[What the task asks] For the word "cũng", copy every line of the material that includes it.

====== Material for this exercise

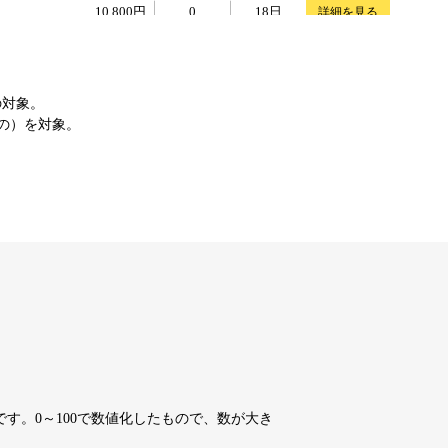
10,800円
10,800円
0
18日
詳細を見る
10,800円
10,800円
0
18日
詳細を見る
の対象。
もの）を対象。
4,200円
4,200円
7
18日
詳細を見る
10,800円
10,800円
0
18日
詳細を見る
10,800円
10,800円
0
18日
詳細を見る
10,800円
10,800円
0
18日
詳細を見る
す。0～100で数値化したもので、数が大き
10,800円
10,800円
0
18日
詳細を見る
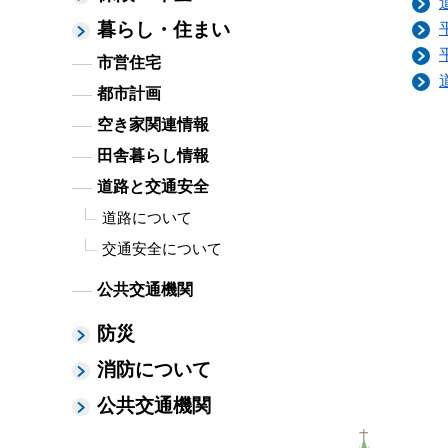
暮らし・住まい
市営住宅
都市計画
空き家関連情報
田舎暮らし情報
道路と交通安全
道路について
交通安全について
公共交通機関
防災
消防について
公共交通機関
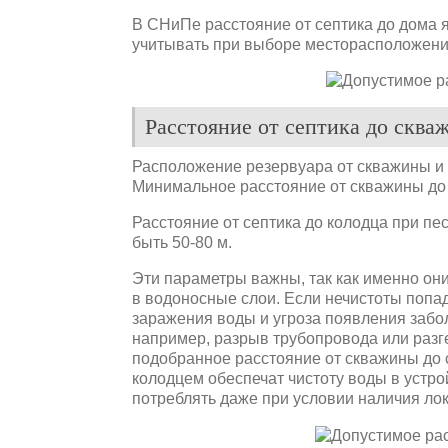
В СНиПе расстояние от септика до дома 
учитывать при выборе месторасположени
Расстояние от септика до сква
Расположение резервуара от скважины и к
Минимальное расстояние от скважины до 
Расстояние от септика до колодца при пе
быть 50-80 м.
Эти параметры важны, так как именно он
в водоносные слои. Если нечистоты попад
заражения воды и угроза появления забо
например, разрыв трубопровода или раз
подобранное расстояние от скважины до с
колодцем обеспечат чистоту воды в устро
потреблять даже при условии наличия лок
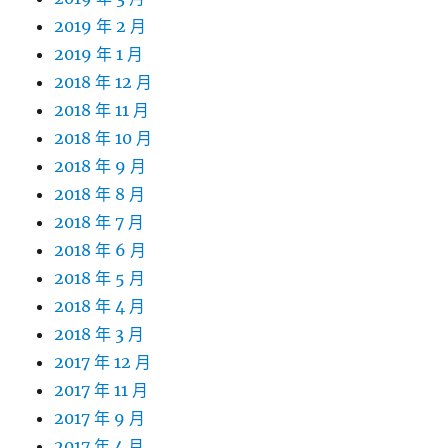
2019 年 2 月
2019 年 1 月
2018 年 12 月
2018 年 11 月
2018 年 10 月
2018 年 9 月
2018 年 8 月
2018 年 7 月
2018 年 6 月
2018 年 5 月
2018 年 4 月
2018 年 3 月
2017 年 12 月
2017 年 11 月
2017 年 9 月
2017 年 4 月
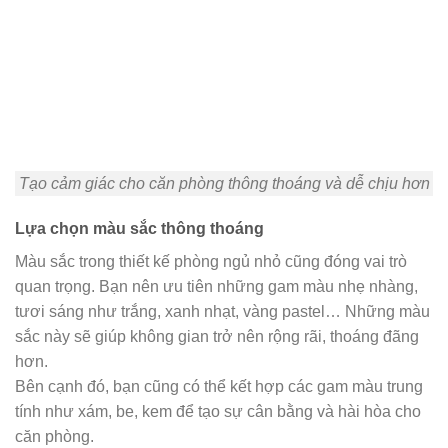
Tạo cảm giác cho căn phòng thông thoáng và dễ chịu hơn
Lựa chọn màu sắc thông thoáng
Màu sắc trong thiết kế phòng ngủ nhỏ cũng đóng vai trò
quan trọng. Bạn nên ưu tiên những gam màu nhẹ nhàng,
tươi sáng như trắng, xanh nhạt, vàng pastel… Những màu
sắc này sẽ giúp không gian trở nên rộng rãi, thoáng đãng
hơn.
Bên cạnh đó, bạn cũng có thể kết hợp các gam màu trung
tính như xám, be, kem để tạo sự cân bằng và hài hòa cho
căn phòng.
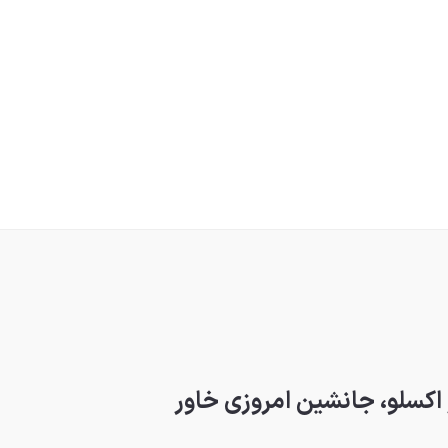
کسلو، جانشین امروزی خاور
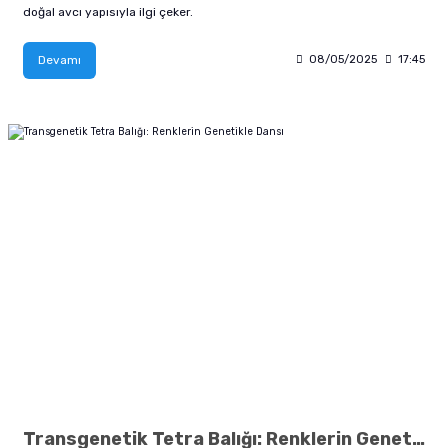
doğal avcı yapısıyla ilgi çeker.
Devamı
08/05/2025
17:45
Transgenetik Tetra Balığı: Renklerin Genetikle Dansı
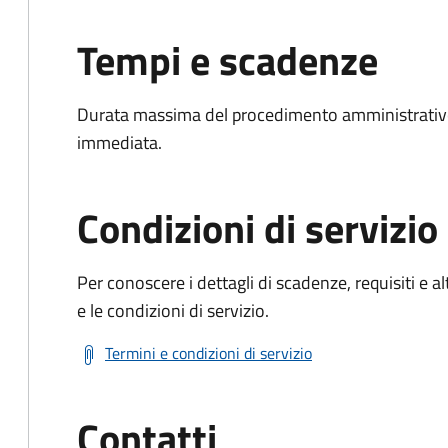
Tempi e scadenze
Durata massima del procedimento amministrativo
immediata.
Condizioni di servizio
Per conoscere i dettagli di scadenze, requisiti e al
e le condizioni di servizio.
Termini e condizioni di servizio
Contatti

============

[Task result]
Màu sắc trong thiết kế phòng ngủ nhỏ cũng đóng vai trò
Bên cạnh đó, bạn cũng có thể kết hợp các gam màu trung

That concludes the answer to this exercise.